Core Concepts
The authors propose a novel approach to enhance data provenance and model transparency in federated learning systems with practical communication overhead, leveraging cryptographic techniques and efficient model management.
Abstract
The content discusses the challenges of ensuring data integrity and traceability in federated learning systems. It introduces a methodology that combines cryptographic hashing, model snapshots, and multithreading to improve transparency, reproducibility, and trustworthiness of trained models across diverse scenarios.
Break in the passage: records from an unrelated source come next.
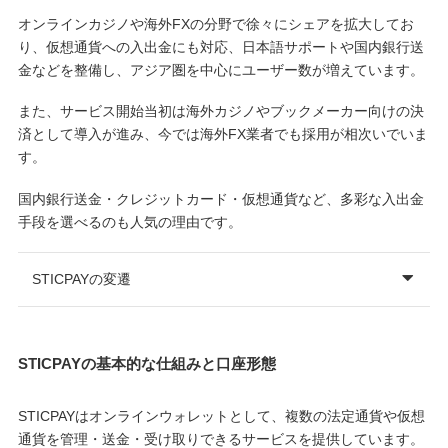
オンラインカジノや海外FXの分野で徐々にシェアを拡大してお
り、仮想通貨への入出金にも対応、日本語サポートや国内銀行送
金などを整備し、アジア圏を中心にユーザー数が増えています。
また、サービス開始当初は海外カジノやブックメーカー向けの決
済として導入が進み、今では海外FX業者でも採用が相次いでいま
す。
国内銀行送金・クレジットカード・仮想通貨など、多彩な入出金
手段を選べるのも人気の理由です。
STICPAYの変遷
STICPAYの基本的な仕組みと口座形態
STICPAYはオンラインウォレットとして、複数の法定通貨や仮想
通貨を管理・送金・受け取りできるサービスを提供しています。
The authors highlight the significant impact of their proposed methodologies on reducing training time overheads while maintaining data integrity. By optimizing baseline provenance features through multithreading and cryptographic hashing, they demonstrate improved efficiency in storing model snapshots and tracking data transformations.
Key datasets like CIFAR-10, MNIST, and CelebA are used for benchmarking different machine learning models such as ResNet-18 and Vision Transformer. The experiments showcase the feasibility of implementing data provenance systems for enhanced transparency in federated learning.
Stats
Our solution mitigates overheads by almost 50% through multithreading.
Cryptographic hash insertion decreases overhead to 3% for CIFAR10 and MNIST datasets.
Multithreaded optimization reduces training time overhead by approximately 20%.
Quotes
"The lack of auditability in FL systems has been a major point of criticism."
"Extensive experimental results suggest that integrating a database subsystem into federated learning systems can improve data provenance."